The second configuration is select a distance(see figure 3). The distance describe how dissimilar a word could be from your word but will be listed in the Did you mean text area on the panel.

 

 

Use the arrow buttons to increase or decrease the distance.

For example: The distance of 3 means all words in the Did you mean text area will be at the most 3 positions different from your entered word.

 
select a distance

figure 3

 

Now you can enter your word in the text filed at the top of the panel. Press enter or use the go button to start the spell checking and finding of prosecutions(see figure 4).

 

Enter here the word. Use the enter button at your keyboard or the go button for starting.

 

Here you find the result of the spell checking.

 

Here you find all found prosecutions to your word.

 

Use this button to save all words from spell checking  in a file. The file will have the following format:

first line : the word you entered

following lines: one word from spell checking

 

Use this button to save all prosecutions in a file. The file will have the following format:

first line : the word you entered

following lines: one prosecution

 
spell checking and prosecutions finding

figure 4

 

 

Train a DAWG from database:

This option will you find at the Options panel. Fill out all text fields with the correct data and click on connect to Database. Now all tables and their columns will be loaded for the tool(see figure 5).

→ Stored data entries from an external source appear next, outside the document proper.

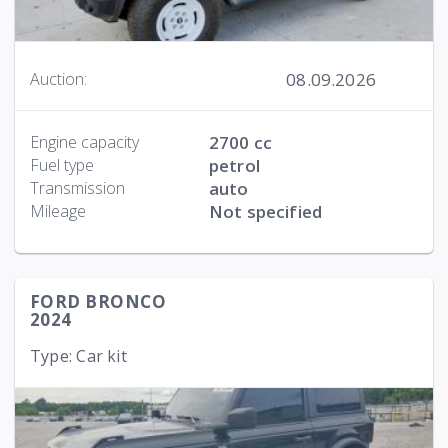
08.09.2026
Auction:
Engine capacity
2700 cc
Fuel type
petrol
Transmission
auto
Mileage
Not specified
FORD BRONCO
2024
Type: Car kit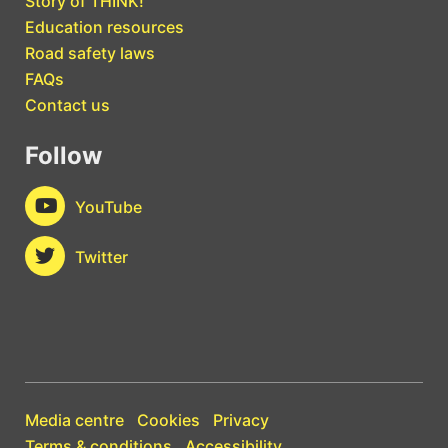
Story of THINK!
Education resources
Road safety laws
FAQs
Contact us
Follow
YouTube
Twitter
Media centre
Cookies
Privacy
Terms & conditions
Accessibility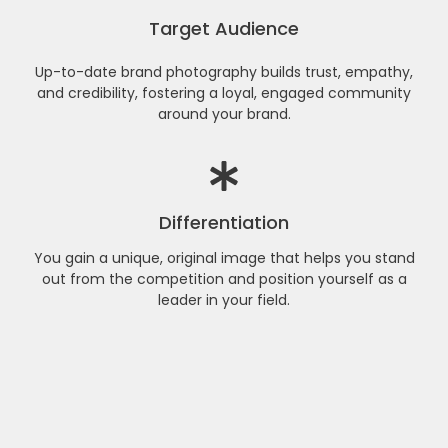
Target Audience
Up-to-date brand photography builds trust, empathy,
and credibility, fostering a loyal, engaged community
around your brand.
Differentiation
You gain a unique, original image that helps you stand
out from the competition and position yourself as a
leader in your field.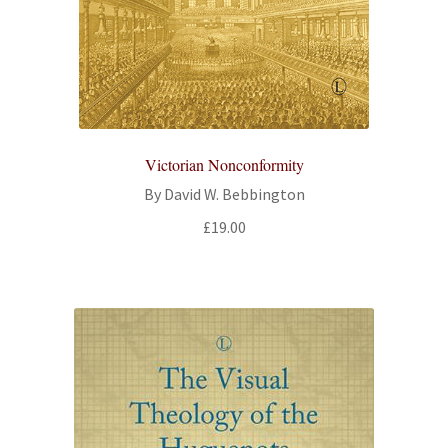
Victorian Nonconformity
By David W. Bebbington
£
19.00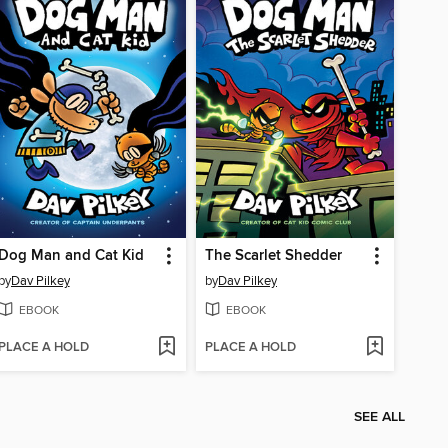
Dog Man and Cat Kid
The Scarlet Shedder
by
Dav Pilkey
by
Dav Pilkey
EBOOK
EBOOK
PLACE A HOLD
PLACE A HOLD
SEE ALL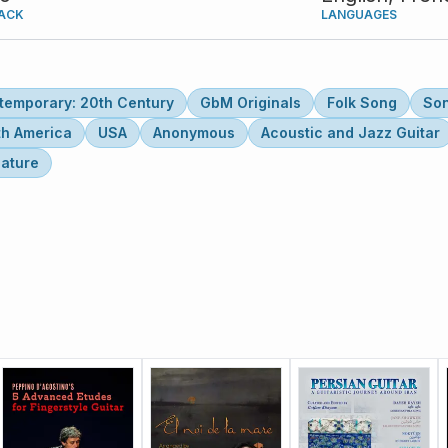
ACK
LANGUAGES
temporary: 20th Century
GbM Originals
Folk Song
So
th America
USA
Anonymous
Acoustic and Jazz Guitar
lature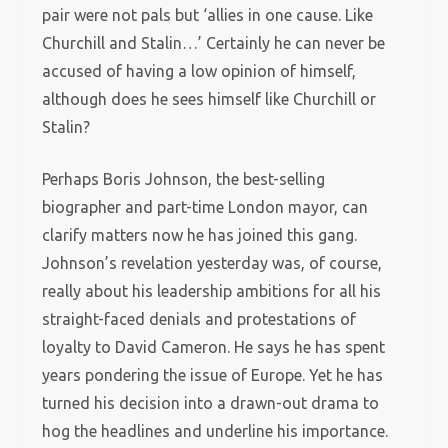
pair were not pals but ‘allies in one cause. Like
Churchill and Stalin…’ Certainly he can never be
accused of having a low opinion of himself,
although does he sees himself like Churchill or
Stalin?
Perhaps Boris Johnson, the best-selling
biographer and part-time London mayor, can
clarify matters now he has joined this gang.
Johnson’s revelation yesterday was, of course,
really about his leadership ambitions for all his
straight-faced denials and protestations of
loyalty to David Cameron. He says he has spent
years pondering the issue of Europe. Yet he has
turned his decision into a drawn-out drama to
hog the headlines and underline his importance.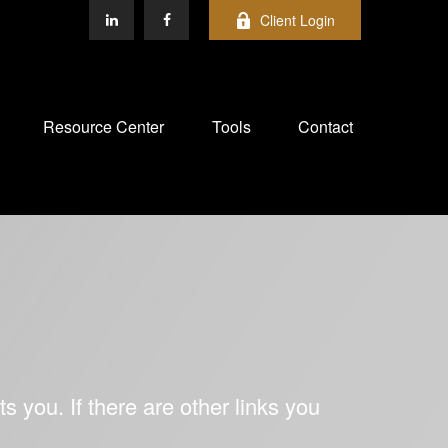
Client Login
Resource Center
Tools
Contact
ts you. If there are other links you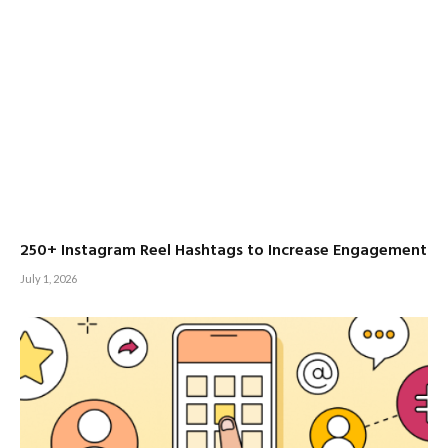
250+ Instagram Reel Hashtags to Increase Engagement
July 1, 2026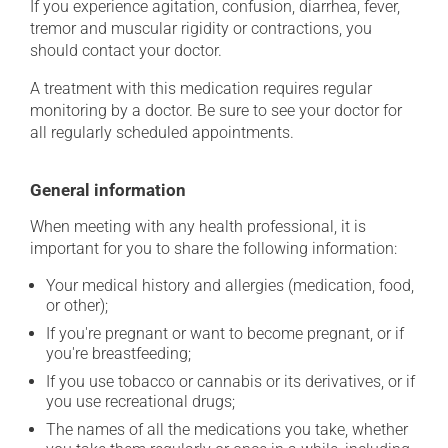
If you experience agitation, confusion, diarrhea, fever,
tremor and muscular rigidity or contractions, you
should contact your doctor.
A treatment with this medication requires regular
monitoring by a doctor. Be sure to see your doctor for
all regularly scheduled appointments.
General information
When meeting with any health professional, it is
important for you to share the following information:
Your medical history and allergies (medication, food,
or other);
If you're pregnant or want to become pregnant, or if
you're breastfeeding;
If you use tobacco or cannabis or its derivatives, or if
you use recreational drugs;
The names of all the medications you take, whether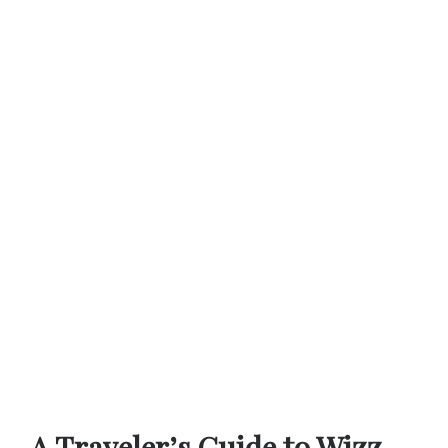
A Traveler’s Guide to Wizz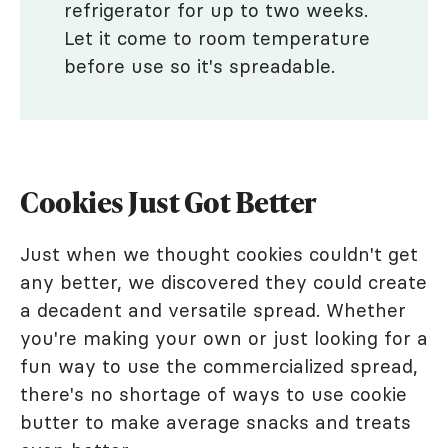
refrigerator for up to two weeks.
Let it come to room temperature
before use so it's spreadable.
Cookies Just Got Better
Just when we thought cookies couldn't get
any better, we discovered they could create
a decadent and versatile spread. Whether
you're making your own or just looking for a
fun way to use the commercialized spread,
there's no shortage of ways to use cookie
butter to make average snacks and treats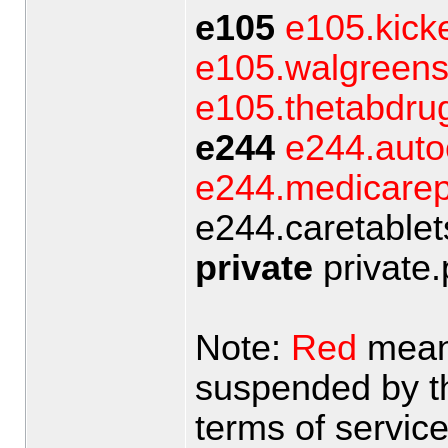
e105
e105.kick
e105.walgreens
e105.thetabdrug
e244
e244.aut
e244.medicarepi
e244.caretablets
private
private.
Note:
Red
means
suspended by the
terms of servic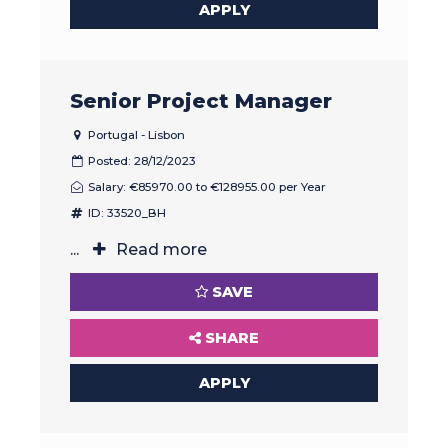
APPLY
Senior Project Manager
Portugal - Lisbon
Posted: 28/12/2023
Salary: €85970.00 to €128955.00 per Year
ID: 33520_BH
...
Read more
SAVE
SHARE
APPLY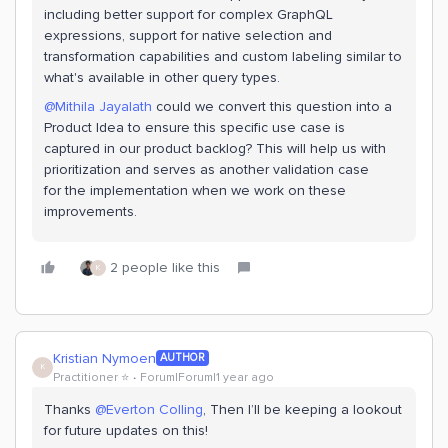
including better support for complex GraphQL
expressions, support for native selection and
transformation capabilities and custom labeling similar to
what's available in other query types.
@Mithila Jayalath
could we convert this question into a
Product Idea to ensure this specific use case is
captured in our product backlog? This will help us with
prioritization and serves as another validation case
for the implementation when we work on these
improvements.
2 people like this
K
Kristian Nymoen
AUTHOR
K
Practitioner ⭐️
Forum|Forum|1 year ago
Thanks ​
@Everton Colling
, Then I’ll be keeping a lookout
for future updates on this!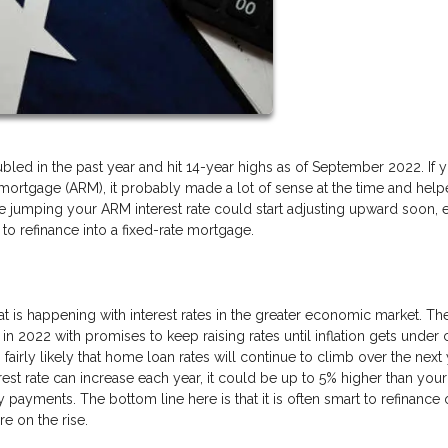
led in the past year and hit 14-year highs as of September 2022. If 
 mortgage (ARM), it probably made a lot of sense at the time and hel
 jumping your ARM interest rate could start adjusting upward soon, 
to refinance into a fixed-rate mortgage.
at is happening with interest rates in the greater economic market. Th
 in 2022 with promises to keep raising rates until inflation gets under 
s fairly likely that home loan rates will continue to climb over the next
est rate can increase each year, it could be up to 5% higher than your
y payments. The bottom line here is that it is often smart to refinance 
e on the rise.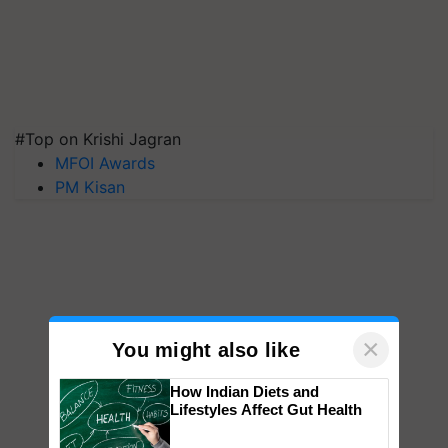
#Top on Krishi Jagran
MFOI Awards
PM Kisan
×
You might also like
How Indian Diets and
Lifestyles Affect Gut Health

Choose the tables and columns you need for the DAWG. The table should contains at least 2 columns, one with the words and one with ids for the words.

 

Click on this button to connect to your database and load the tables and column names for this tool.

 

Fill in the text fields(the first 7 things, starting with the Driver Class and ending with the Database) the right information for the database you want to use.

 
configure the database settings

figure 5

 

Before you start training choose how many words you want to use(see figure 6).

 

 

Id of the first word which should be used in the DAWG.

 

Number of words which should be used in the DAWG.

 
number of words

figure 6

 

Now start the training by clicking on Load Words.. button(see figure 7).

 

Load Words.. button. Click it and the save dialog will open for choosing the file for the trained DAWG. The button will be not accessible until the DAWG is saved.

 

Save dialog for choosing the file for the trained DAWG. After choosing the file the training will begin.

 
train and save DAWG

figure 7

Train a DAWG from file:

For training a DAWG from file you need a word list in the format(one word per line) like in figure 8.

file with the right format

figure 8

For starting the training click on the Choose file.. button on the Options panel and choose the training file(see figure 9).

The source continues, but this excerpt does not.